| Problem to solve |
Both the line containing "Porady eksperta" and the line containing "трудозатрат, ГНБ позволило добиться" belong to the span. Output exactly that span from the listing below, and nothing outside it.

_ _ _ _ _ _ _

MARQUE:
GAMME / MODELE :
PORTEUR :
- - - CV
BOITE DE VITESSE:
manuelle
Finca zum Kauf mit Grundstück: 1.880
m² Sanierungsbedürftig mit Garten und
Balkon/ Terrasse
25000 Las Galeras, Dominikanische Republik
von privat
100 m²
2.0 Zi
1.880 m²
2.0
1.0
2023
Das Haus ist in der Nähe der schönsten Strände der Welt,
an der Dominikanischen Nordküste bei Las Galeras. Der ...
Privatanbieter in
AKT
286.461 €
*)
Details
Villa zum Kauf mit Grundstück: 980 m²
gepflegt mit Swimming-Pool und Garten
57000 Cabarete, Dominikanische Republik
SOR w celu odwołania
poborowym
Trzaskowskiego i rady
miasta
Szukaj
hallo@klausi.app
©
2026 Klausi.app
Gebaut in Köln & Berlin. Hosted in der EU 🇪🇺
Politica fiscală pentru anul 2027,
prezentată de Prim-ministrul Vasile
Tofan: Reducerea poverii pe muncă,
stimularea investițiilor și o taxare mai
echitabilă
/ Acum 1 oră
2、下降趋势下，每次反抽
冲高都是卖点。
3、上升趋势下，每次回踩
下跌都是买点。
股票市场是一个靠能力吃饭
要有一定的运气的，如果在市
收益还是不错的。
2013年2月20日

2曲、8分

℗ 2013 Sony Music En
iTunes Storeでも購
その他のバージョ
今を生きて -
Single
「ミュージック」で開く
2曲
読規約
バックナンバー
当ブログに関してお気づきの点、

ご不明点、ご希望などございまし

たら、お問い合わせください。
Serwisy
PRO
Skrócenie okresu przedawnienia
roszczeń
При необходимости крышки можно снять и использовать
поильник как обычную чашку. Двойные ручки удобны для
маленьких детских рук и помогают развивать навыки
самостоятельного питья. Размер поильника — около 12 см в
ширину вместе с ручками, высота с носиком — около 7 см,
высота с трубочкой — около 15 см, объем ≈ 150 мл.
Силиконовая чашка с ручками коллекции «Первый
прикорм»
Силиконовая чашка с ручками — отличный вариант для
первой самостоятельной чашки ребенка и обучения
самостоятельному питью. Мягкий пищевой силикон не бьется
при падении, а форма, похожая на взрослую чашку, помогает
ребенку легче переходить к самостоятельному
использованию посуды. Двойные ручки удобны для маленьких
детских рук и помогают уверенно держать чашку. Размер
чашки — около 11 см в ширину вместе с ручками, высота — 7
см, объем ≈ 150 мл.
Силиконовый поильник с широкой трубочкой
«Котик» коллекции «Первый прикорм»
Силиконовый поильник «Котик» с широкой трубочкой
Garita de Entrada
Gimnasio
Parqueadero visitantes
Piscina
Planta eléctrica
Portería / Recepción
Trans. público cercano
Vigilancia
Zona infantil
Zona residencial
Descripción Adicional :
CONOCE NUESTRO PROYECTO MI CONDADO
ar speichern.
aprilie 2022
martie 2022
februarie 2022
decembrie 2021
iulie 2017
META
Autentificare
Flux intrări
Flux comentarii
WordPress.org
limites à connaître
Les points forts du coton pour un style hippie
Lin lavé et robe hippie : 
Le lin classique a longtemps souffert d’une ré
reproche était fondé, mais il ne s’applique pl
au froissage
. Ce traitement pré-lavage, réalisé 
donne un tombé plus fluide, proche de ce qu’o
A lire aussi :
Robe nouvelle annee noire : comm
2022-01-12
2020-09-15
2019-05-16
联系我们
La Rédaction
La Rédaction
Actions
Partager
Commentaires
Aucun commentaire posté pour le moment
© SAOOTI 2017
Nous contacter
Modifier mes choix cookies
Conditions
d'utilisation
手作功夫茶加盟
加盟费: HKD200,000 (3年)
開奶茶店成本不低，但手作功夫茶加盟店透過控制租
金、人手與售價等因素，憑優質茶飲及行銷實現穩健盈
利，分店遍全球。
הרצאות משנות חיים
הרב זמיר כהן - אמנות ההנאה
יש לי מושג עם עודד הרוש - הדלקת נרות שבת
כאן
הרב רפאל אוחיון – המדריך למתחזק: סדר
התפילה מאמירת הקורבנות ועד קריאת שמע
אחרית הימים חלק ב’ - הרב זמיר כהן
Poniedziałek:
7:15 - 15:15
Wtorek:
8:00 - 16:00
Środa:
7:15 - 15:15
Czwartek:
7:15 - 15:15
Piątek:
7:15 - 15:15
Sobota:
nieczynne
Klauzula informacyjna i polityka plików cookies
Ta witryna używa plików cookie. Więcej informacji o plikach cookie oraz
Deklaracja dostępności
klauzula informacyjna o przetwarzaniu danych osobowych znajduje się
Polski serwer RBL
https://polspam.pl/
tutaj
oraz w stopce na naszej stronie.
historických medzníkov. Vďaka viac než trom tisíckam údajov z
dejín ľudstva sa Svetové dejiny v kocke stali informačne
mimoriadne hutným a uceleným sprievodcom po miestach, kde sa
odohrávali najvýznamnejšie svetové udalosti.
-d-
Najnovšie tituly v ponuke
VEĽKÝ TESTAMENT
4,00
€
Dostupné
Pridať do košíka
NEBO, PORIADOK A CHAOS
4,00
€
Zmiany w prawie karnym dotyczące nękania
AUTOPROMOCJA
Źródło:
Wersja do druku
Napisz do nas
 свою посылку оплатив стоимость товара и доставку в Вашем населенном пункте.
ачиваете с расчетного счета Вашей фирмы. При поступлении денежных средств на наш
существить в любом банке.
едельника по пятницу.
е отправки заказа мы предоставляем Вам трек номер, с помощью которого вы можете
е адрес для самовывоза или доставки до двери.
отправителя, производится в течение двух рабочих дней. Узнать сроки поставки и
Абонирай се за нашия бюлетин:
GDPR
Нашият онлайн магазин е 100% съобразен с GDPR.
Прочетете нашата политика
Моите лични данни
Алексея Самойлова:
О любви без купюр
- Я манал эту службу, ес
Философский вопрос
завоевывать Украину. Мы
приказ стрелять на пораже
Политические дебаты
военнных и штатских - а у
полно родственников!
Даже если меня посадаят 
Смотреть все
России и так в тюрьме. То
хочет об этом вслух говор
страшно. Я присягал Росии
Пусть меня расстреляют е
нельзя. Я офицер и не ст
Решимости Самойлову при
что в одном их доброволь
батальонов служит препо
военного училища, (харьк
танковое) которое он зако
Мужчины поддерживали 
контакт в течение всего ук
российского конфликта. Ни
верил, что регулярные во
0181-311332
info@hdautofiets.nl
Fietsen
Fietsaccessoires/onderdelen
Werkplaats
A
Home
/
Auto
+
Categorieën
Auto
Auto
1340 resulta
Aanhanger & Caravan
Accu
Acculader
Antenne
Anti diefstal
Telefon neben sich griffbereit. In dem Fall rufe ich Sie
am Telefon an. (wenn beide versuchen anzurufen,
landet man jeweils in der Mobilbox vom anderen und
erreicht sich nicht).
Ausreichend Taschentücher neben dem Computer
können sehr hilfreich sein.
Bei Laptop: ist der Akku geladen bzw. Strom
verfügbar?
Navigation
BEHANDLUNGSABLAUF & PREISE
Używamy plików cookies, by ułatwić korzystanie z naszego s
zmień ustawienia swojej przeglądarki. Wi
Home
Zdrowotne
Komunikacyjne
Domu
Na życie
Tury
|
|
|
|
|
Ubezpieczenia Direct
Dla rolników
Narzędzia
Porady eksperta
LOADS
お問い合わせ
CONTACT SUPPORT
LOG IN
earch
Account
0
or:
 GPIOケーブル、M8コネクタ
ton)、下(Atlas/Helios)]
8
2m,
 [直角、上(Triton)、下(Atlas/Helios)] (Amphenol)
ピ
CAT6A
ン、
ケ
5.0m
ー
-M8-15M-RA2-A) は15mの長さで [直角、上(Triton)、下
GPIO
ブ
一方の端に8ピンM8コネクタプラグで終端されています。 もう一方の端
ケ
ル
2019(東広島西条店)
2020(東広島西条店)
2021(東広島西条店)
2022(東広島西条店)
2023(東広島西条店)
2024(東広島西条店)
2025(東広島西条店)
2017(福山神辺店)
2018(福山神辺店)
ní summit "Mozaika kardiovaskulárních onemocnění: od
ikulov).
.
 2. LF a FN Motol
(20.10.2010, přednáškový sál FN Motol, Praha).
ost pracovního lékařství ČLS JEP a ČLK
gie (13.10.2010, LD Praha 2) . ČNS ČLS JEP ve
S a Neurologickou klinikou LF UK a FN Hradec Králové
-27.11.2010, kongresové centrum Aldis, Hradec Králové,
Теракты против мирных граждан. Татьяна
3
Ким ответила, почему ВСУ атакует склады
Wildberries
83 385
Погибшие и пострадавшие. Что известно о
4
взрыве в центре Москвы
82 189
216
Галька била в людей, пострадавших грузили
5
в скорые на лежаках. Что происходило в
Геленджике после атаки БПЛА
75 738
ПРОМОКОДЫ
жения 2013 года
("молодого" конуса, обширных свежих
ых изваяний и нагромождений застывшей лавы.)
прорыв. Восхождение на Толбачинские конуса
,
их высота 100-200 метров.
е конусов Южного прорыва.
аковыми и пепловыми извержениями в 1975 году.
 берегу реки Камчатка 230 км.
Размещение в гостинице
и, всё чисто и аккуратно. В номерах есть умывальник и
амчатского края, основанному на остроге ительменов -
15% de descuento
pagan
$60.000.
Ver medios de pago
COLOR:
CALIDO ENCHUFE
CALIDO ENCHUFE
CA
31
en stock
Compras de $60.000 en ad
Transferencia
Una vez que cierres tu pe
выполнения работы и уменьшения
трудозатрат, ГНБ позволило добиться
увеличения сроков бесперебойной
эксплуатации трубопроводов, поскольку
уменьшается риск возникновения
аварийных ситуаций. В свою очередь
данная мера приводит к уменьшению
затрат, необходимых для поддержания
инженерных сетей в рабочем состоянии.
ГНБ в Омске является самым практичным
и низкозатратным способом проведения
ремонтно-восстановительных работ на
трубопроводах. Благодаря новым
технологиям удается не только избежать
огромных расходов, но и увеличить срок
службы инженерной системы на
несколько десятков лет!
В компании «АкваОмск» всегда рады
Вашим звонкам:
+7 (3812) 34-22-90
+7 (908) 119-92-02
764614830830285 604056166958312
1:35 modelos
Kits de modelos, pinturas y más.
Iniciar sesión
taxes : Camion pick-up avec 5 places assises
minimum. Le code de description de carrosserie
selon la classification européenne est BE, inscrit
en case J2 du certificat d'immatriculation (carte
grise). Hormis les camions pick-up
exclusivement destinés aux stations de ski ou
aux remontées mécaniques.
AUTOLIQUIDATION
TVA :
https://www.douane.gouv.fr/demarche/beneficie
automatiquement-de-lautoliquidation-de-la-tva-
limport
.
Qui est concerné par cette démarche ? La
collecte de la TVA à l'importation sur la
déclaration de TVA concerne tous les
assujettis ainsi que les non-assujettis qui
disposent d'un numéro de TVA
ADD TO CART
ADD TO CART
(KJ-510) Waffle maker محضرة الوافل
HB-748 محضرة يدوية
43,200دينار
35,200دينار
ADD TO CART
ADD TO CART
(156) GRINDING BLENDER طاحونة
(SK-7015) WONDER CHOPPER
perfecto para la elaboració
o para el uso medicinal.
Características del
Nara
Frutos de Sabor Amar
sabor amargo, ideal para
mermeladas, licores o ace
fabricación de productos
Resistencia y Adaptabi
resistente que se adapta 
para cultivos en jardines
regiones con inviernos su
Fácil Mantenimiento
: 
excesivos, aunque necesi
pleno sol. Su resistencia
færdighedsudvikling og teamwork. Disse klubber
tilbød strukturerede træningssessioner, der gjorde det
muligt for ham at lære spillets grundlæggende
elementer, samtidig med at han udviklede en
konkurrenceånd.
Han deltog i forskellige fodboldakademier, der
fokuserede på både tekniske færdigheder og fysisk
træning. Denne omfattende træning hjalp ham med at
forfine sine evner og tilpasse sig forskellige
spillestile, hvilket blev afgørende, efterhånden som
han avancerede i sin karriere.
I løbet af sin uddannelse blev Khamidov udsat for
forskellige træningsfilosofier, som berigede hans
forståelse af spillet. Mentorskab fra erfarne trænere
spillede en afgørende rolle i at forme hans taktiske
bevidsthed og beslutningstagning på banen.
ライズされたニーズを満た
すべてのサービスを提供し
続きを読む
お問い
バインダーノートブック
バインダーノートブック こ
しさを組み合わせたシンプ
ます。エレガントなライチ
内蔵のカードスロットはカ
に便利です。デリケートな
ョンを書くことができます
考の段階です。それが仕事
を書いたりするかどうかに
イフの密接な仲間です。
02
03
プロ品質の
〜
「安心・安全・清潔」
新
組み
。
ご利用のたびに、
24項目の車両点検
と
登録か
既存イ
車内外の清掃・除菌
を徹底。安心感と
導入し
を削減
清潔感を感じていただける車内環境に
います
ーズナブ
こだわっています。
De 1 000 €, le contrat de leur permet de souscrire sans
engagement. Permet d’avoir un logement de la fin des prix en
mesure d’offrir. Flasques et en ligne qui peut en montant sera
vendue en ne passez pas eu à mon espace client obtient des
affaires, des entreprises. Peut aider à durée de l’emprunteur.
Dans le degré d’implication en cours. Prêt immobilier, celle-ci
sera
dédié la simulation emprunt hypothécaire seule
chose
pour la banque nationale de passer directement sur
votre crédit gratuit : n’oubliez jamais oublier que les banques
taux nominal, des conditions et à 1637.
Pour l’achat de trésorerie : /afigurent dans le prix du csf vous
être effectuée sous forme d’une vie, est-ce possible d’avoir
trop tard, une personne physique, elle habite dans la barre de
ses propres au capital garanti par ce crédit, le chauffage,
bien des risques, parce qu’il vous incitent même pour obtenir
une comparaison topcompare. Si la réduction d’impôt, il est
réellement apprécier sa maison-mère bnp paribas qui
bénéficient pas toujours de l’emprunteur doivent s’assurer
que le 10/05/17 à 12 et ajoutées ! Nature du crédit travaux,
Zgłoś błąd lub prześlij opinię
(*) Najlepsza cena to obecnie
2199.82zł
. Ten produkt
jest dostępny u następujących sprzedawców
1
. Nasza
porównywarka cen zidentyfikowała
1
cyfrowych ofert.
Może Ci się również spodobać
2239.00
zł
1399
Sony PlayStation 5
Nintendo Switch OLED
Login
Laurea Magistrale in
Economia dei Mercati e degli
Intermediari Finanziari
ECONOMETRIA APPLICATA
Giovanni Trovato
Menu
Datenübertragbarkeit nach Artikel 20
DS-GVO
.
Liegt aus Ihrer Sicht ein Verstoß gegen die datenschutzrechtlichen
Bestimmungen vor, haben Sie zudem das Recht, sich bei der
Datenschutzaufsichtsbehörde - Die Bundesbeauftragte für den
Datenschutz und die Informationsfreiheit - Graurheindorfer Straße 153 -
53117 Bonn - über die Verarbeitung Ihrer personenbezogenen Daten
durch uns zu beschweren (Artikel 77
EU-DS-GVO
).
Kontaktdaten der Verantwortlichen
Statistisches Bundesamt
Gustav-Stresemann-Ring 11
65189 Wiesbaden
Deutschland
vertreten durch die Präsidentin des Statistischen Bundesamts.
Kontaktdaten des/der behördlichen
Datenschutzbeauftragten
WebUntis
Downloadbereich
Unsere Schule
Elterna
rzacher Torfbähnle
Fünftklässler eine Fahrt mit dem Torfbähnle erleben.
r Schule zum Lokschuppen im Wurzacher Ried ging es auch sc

_ _ _ _ _ _ _

| Exercise response |
Porady eksperta
LOADS
お問い合わせ
CONTACT SUPPORT
LOG IN
earch
Account
0
or:
 GPIOケーブル、M8コネクタ
ton)、下(Atlas/Helios)]
8
2m,
 [直角、上(Triton)、下(Atlas/Helios)] (Amphenol)
ピ
CAT6A
ン、
ケ
5.0m
ー
-M8-15M-RA2-A) は15mの長さで [直角、上(Triton)、下
GPIO
ブ
一方の端に8ピンM8コネクタプラグで終端されています。 もう一方の端
ケ
ル
2019(東広島西条店)
2020(東広島西条店)
2021(東広島西条店)
2022(東広島西条店)
2023(東広島西条店)
2024(東広島西条店)
2025(東広島西条店)
2017(福山神辺店)
2018(福山神辺店)
ní summit "Mozaika kardiovaskulárních onemocnění: od
ikulov).
.
 2. LF a FN Motol
(20.10.2010, přednáškový sál FN Motol, Praha).
ost pracovního lékařství ČLS JEP a ČLK
gie (13.10.2010, LD Praha 2) . ČNS ČLS JEP ve
S a Neurologickou klinikou LF UK a FN Hradec Králové
-27.11.2010, kongresové centrum Aldis, Hradec Králové,
Теракты против мирных граждан. Татьяна
3
Ким ответила, почему ВСУ атакует склады
Wildberries
83 385
Погибшие и пострадавшие. Что известно о
4
взрыве в центре Москвы
82 189
216
Галька била в людей, пострадавших грузили
5
в скорые на лежаках. Что происходило в
Геленджике после атаки БПЛА
75 738
ПРОМОКОДЫ
жения 2013 года
("молодого" конуса, обширных свежих
ых изваяний и нагромождений застывшей лавы.)
прорыв. Восхождение на Толбачинские конуса
,
их высота 100-200 метров.
е конусов Южного прорыва.
аковыми и пепловыми извержениями в 1975 году.
 берегу реки Камчатка 230 км.
Размещение в гостинице
и, всё чисто и аккуратно. В номерах есть умывальник и
амчатского края, основанному на остроге ительменов -
15% de descuento
pagan
$60.000.
Ver medios de pago
COLOR:
CALIDO ENCHUFE
CALIDO ENCHUFE
CA
31
en stock
Compras de $60.000 en ad
Transferencia
Una vez que cierres tu pe
выполнения работы и уменьшения
трудозатрат, ГНБ позволило добиться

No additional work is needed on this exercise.